> _Input data_:
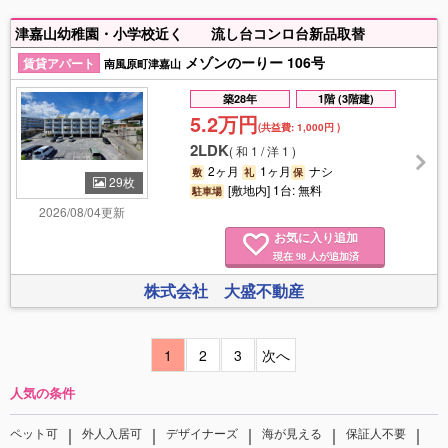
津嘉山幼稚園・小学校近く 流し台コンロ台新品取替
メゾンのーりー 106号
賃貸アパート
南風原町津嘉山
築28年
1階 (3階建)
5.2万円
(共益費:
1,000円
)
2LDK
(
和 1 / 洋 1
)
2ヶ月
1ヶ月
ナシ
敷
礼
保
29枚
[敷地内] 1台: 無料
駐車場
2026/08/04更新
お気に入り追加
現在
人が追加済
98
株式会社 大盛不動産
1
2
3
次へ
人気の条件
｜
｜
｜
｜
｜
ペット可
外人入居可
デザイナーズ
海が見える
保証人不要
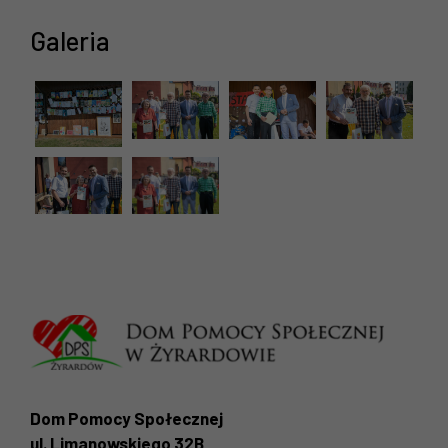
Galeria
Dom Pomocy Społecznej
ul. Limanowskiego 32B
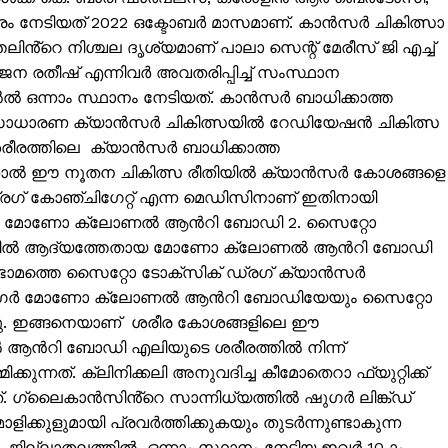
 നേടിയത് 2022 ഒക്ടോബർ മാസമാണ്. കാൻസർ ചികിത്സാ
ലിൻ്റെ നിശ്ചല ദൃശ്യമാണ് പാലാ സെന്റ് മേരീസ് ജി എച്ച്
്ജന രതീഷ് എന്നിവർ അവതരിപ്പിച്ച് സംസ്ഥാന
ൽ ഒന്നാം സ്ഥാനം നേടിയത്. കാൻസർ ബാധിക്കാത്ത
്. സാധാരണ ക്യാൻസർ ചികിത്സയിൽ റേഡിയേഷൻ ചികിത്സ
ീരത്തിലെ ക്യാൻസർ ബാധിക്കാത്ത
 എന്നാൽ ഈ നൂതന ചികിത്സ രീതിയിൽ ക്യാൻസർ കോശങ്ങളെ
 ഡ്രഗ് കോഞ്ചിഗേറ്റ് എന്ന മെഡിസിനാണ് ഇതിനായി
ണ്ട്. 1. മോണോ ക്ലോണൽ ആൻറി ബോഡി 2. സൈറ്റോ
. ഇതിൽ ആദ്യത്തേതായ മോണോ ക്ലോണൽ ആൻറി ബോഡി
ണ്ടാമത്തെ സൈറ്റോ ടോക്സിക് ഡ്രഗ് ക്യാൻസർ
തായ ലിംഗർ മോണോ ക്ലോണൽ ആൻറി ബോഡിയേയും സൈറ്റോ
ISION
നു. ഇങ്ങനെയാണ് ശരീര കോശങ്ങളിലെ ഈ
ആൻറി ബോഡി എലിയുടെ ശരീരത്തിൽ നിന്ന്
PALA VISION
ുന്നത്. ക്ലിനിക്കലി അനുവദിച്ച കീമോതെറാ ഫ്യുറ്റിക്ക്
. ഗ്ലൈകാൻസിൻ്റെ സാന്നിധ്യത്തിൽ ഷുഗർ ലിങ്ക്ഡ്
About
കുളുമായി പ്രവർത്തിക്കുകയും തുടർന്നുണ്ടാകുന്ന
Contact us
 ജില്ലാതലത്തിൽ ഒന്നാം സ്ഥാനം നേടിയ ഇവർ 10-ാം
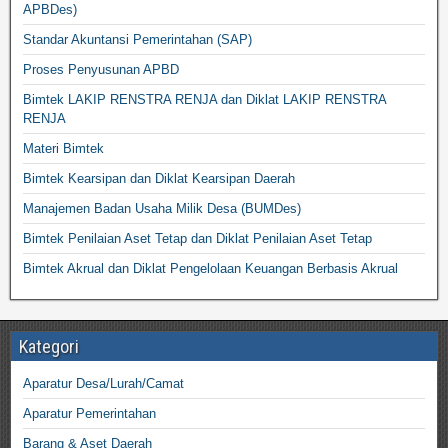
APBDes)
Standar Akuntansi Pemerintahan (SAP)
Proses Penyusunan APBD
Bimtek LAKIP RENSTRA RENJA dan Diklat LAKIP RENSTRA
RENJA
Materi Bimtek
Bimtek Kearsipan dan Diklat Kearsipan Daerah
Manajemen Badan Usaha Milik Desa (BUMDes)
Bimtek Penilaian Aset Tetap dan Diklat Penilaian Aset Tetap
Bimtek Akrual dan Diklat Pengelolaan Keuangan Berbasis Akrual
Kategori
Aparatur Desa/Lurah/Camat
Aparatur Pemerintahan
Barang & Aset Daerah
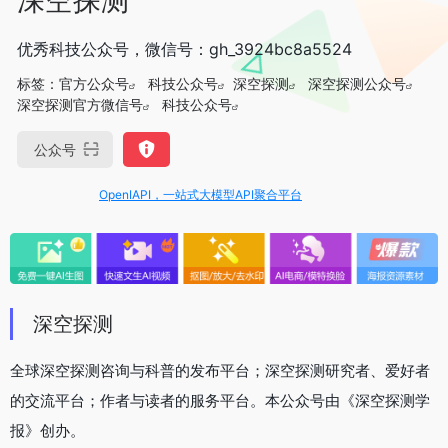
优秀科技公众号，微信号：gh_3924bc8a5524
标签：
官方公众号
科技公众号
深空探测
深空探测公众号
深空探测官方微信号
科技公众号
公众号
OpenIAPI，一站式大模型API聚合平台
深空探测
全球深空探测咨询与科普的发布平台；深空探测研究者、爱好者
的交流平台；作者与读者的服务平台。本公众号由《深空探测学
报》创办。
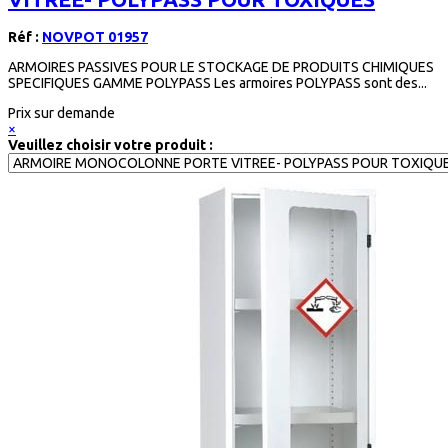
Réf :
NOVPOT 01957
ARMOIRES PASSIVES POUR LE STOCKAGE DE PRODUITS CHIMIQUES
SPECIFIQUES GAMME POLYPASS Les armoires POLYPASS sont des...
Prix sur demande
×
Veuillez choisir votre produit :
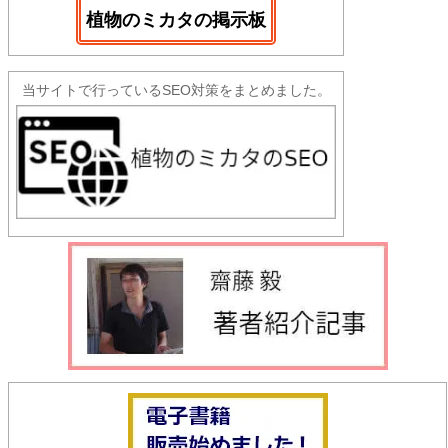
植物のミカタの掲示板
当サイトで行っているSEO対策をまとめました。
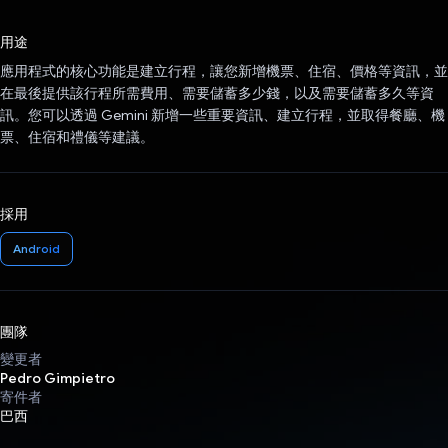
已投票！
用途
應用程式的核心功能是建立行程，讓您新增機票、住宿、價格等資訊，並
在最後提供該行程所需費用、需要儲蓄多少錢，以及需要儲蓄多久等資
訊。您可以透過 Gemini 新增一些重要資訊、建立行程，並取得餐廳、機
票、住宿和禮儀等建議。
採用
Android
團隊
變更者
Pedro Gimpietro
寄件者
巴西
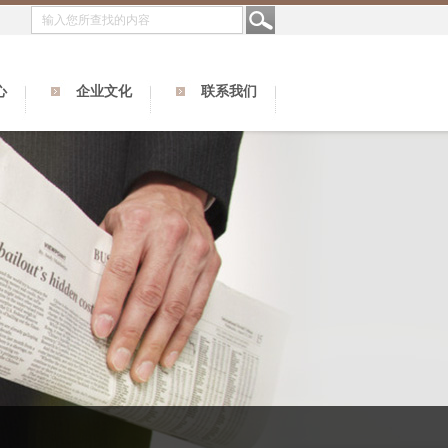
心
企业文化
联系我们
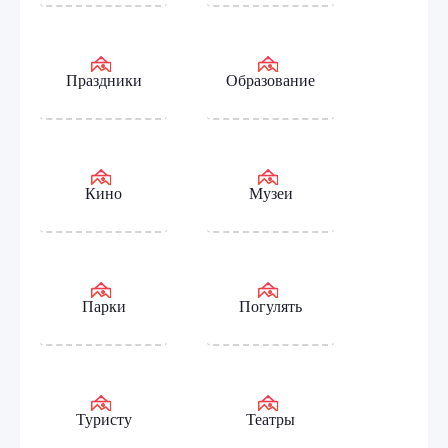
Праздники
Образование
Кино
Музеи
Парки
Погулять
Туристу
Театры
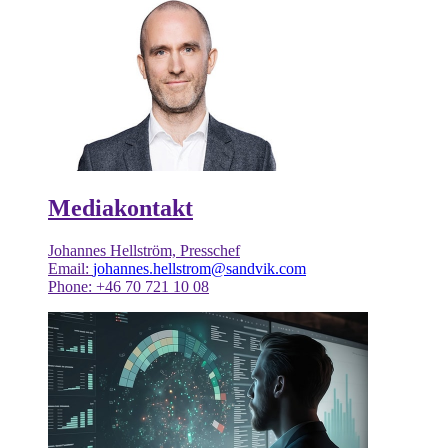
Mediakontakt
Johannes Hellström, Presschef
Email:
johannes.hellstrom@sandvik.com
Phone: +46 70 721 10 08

> _Required action_: Pick out the lines above containing the word "Aparatur", then copy them.

> _Result for this task_:
Aparatur Desa/Lurah/Camat
Aparatur Pemerintahan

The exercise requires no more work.